• [DATA RECORDS]:
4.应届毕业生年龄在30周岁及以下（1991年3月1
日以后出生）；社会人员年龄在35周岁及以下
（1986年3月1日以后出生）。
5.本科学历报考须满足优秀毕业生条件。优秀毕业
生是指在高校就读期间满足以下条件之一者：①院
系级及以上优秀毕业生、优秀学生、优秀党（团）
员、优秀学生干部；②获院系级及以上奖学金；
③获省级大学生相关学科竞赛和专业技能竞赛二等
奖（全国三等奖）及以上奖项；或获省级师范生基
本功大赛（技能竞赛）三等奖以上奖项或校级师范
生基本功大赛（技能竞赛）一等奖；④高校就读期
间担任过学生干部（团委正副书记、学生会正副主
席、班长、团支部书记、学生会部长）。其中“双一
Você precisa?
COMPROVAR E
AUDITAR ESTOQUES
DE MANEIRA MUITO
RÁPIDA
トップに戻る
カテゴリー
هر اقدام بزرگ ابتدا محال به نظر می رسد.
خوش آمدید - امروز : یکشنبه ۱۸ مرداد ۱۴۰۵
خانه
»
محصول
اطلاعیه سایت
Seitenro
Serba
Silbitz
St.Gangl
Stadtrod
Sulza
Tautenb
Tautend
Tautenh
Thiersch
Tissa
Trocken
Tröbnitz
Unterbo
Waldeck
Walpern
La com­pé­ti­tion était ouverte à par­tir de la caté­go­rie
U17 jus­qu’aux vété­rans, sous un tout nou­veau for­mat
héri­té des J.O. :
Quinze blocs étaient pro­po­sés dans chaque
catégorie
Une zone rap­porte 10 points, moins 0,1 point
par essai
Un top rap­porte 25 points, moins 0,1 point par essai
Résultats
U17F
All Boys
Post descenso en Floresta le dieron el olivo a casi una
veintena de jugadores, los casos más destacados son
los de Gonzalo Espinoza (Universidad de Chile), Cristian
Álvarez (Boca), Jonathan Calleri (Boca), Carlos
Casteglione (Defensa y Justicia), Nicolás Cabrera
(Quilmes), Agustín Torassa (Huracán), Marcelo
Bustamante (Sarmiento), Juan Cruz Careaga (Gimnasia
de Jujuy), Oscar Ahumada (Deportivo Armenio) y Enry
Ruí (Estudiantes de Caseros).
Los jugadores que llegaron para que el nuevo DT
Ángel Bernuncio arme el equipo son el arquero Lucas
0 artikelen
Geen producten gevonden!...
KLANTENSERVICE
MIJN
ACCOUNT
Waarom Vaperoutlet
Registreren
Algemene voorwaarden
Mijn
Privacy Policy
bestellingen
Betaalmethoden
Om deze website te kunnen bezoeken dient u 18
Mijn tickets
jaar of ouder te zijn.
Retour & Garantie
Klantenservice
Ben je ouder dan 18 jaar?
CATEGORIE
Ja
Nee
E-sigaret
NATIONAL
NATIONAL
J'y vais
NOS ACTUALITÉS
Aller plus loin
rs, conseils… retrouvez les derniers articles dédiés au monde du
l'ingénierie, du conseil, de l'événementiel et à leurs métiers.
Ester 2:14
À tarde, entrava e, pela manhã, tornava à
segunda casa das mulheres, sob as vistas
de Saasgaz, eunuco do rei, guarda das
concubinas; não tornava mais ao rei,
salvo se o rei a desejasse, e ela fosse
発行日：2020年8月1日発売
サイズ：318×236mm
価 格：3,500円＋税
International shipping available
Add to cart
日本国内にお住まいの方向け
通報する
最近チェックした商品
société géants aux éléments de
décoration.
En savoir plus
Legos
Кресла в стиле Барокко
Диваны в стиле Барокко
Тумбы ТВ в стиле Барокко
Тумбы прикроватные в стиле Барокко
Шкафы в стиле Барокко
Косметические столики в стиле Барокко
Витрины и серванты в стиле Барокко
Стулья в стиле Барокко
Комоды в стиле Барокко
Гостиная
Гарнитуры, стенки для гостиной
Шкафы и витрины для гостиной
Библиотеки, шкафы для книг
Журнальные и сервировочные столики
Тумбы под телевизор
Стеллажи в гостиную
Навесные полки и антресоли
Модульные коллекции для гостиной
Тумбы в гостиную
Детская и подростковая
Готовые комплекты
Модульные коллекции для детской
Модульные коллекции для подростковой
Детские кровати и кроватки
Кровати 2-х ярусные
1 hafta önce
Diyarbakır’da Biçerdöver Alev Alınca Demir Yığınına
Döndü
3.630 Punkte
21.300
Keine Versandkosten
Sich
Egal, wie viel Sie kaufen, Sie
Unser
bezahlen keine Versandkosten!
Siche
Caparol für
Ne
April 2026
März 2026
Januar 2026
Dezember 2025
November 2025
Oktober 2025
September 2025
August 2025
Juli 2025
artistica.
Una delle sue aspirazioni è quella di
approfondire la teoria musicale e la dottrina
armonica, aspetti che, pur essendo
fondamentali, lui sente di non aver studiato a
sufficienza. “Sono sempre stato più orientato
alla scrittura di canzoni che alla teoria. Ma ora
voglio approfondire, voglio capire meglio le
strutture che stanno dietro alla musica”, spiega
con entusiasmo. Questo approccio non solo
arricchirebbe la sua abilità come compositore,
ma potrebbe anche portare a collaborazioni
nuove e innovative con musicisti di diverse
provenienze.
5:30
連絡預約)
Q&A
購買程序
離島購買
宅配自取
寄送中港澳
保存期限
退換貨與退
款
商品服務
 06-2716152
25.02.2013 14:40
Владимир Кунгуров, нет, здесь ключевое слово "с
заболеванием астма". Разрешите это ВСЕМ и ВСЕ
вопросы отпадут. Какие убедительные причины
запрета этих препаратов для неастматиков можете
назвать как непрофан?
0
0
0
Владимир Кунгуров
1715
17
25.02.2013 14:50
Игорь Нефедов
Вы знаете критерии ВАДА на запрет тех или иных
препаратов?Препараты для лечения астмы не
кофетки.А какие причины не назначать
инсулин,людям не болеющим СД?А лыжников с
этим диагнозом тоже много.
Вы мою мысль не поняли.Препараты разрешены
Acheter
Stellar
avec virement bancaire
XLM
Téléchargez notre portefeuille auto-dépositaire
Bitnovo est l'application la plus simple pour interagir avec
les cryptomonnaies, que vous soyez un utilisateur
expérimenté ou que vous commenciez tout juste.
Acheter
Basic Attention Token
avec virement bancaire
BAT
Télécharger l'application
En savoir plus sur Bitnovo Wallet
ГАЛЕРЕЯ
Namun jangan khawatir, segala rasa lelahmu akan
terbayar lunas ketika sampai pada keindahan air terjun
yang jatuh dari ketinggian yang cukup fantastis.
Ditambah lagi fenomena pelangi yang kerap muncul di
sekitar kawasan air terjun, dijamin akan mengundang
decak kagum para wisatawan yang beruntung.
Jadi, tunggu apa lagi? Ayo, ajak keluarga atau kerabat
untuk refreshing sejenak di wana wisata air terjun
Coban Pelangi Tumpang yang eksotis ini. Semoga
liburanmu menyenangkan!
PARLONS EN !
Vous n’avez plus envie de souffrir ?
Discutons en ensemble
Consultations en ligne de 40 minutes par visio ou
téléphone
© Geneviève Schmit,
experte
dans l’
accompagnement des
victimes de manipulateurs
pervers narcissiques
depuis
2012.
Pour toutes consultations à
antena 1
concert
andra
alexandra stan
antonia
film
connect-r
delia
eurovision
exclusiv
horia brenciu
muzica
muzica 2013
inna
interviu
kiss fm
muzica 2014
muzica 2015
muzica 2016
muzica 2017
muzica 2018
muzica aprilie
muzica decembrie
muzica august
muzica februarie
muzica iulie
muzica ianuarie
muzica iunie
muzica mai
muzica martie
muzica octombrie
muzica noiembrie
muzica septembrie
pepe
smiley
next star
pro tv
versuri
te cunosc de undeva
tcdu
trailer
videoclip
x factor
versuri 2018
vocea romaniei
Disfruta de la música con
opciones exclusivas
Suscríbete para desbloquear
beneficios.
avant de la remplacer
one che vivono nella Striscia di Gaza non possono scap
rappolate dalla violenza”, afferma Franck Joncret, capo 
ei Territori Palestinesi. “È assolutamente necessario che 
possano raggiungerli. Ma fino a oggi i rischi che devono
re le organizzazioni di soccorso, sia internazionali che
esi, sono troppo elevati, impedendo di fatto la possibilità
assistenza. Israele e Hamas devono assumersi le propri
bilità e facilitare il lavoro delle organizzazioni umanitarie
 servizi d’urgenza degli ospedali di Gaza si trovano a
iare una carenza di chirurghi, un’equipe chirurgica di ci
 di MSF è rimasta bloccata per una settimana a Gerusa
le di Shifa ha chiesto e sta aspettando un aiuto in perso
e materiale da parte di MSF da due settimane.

• [WHAT THE TASK ASKS]: A single number is expected: how many lines of the data hold the string "points".

• [EXERCISE OUTPUT]: 2